Opinion
December 20, 1957
Joseph B. Williams for plaintiff.
Marvin A. Cooper for defendants.
This is a motion by the plaintiff for summary judgment in an action in which the plaintiff seeks a judgment declaring that she and the male defendant are wife and husband; that the defendants are not husband and wife; and that a Mexican decree procured by the male defendant is invalid.
A contention was made on the oral argument that summary judgment will not lie in a matter such as the instant dispute. As to this, see subdivision 9 of rule 113 of the Rules of Civil Practice, effective January 1, 1953, which authorizes summary judgment in an action for a declaratory judgment. No exception is made of matrimonial matters.
The complaint in paragraph 1 alleges that the plaintiff and male defendant were married in 1929 and in paragraph 2 that no court of competent jurisdiction has ever dissolved that marriage. In paragraph 3 it is alleged that the male defendant commenced a divorce action in Mexico in 1954; that the plaintiff was not served with process in that action and did not appear in the action; that the male defendant procured a divorce purporting to divorce him from the plaintiff; that the male defendant did not remain in Mexico for a period of more than two days but returned to New York. The defendants in their answer admit "each and every allegation contained in paragraph 3 of the complaint" but deny that the Mexican divorce "is colorable and is of no force and effect in law whatsoever." Paragraph 4 of the complaint states inter alia that the male defendant's "sojourn" in Mexico was brief "and for the purpose of going through the divorce proceedings." This allegation is admitted by the answer.
Other allegations in the complaint relate that the defendants are holding themselves out as husband and wife and that this humiliates and embarrasses the plaintiff.

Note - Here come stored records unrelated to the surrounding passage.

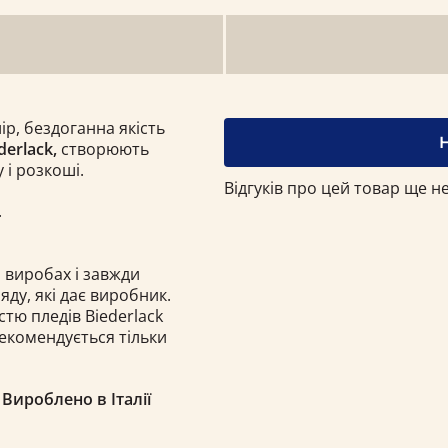
р, бездоганна якість
derlack,
створюють
 і розкоші.
Відгуків про цей товар ще не
.
 виробах і завжди
ду, які дає виробник.
тю пледів Biеderlack​
екомендується тільки
Вироблено в Італії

In support of her motion the plaintiff states in an affidavit that she did not appear in the Mexican divorce action nor was she served with process in that action. She also states that the defendant remained in Mexico not more than one day but returned to New York immediately; that the male defendant has been a resident of New York City for the past 25 years and that for the past six years he has been employed by the New York City Housing Authority. The court notes that it was during the time he was employed by the New York City Housing Authority that the male defendant procured the Mexican divorce decree.
In their joint affidavit in opposition to the instant motion the defendants deny none of the plaintiff's allegations regarding the male defendant's 25-year residence in this State, his six-year employment in this city, his fleeting visit to Mexico, and the plaintiff not appearing nor being served with process in the Mexican action.
The Court of Appeals has recently characterized the sort of Mexican divorce action which the male defendant has prosecuted in the instant dispute as "a clear legal nullity under the allegations of plaintiff's complaint, and of no more validity than a so-called mail-order divorce, from which we said `no rights of any kind may spring' (citing authority)". ( Rosenbaum v. Rosenbaum, 309 N.Y. 371, 376.) In the same case the court stated (p. 377): "If, in fact, defendant obtains a Mexican divorce and thereupon enters into a subsequent marriage, plaintiff need have no fear for her property rights and marital status under New York law ( Imbrioscia v. Quayle, 278 App. Div. 144, affd. 303 N.Y. 841; Goldstein v. Goldstein, supra). A simple action for declaratory judgment, when all the facts may be fully developed, is at all times available to her (see Baumann v. Baumann, 250 N.Y. 382; Lowe v. Lowe, 265 N.Y. 197), the expenses of which may be assessed against defendant (Civ. Prac. Act, § 1169-a)."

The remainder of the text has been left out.